• [EXERCISE AIM] Strip the pictures, then copy the remaining data exactly as it stands.

Document understanding data
══════

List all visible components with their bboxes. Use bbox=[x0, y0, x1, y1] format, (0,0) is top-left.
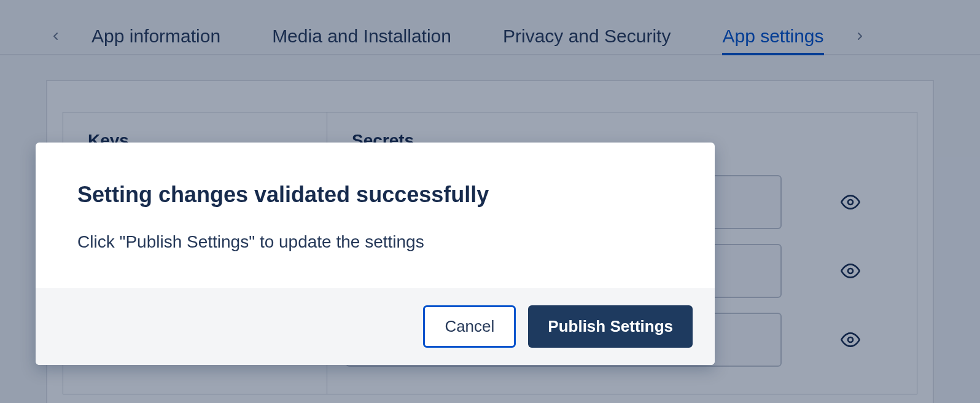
cancel-button[interactable]: Cancel bbox=[423, 305, 516, 348]
publish-settings-button[interactable]: Publish Settings bbox=[528, 305, 693, 348]
confirmation-modal: Setting changes validated successfully C… bbox=[36, 143, 715, 365]
modal-footer: Cancel Publish Settings bbox=[36, 288, 715, 365]
modal-title: Setting changes validated successfully bbox=[77, 182, 673, 208]
modal-body: Setting changes validated successfully C… bbox=[36, 143, 715, 288]
modal-description: Click "Publish Settings" to update the s… bbox=[77, 230, 673, 254]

══════

• [ANSWER TO THE PROBLEM]
List all visible components with their bboxes. Use bbox=[x0, y0, x1, y1] format, (0,0) is top-left.
cancel-button[interactable]: Cancel bbox=[423, 305, 516, 348]
publish-settings-button[interactable]: Publish Settings bbox=[528, 305, 693, 348]
confirmation-modal: Setting changes validated successfully C… bbox=[36, 143, 715, 365]
modal-footer: Cancel Publish Settings bbox=[36, 288, 715, 365]
modal-title: Setting changes validated successfully bbox=[77, 182, 673, 208]
modal-body: Setting changes validated successfully C… bbox=[36, 143, 715, 288]
modal-description: Click "Publish Settings" to update the s… bbox=[77, 230, 673, 254]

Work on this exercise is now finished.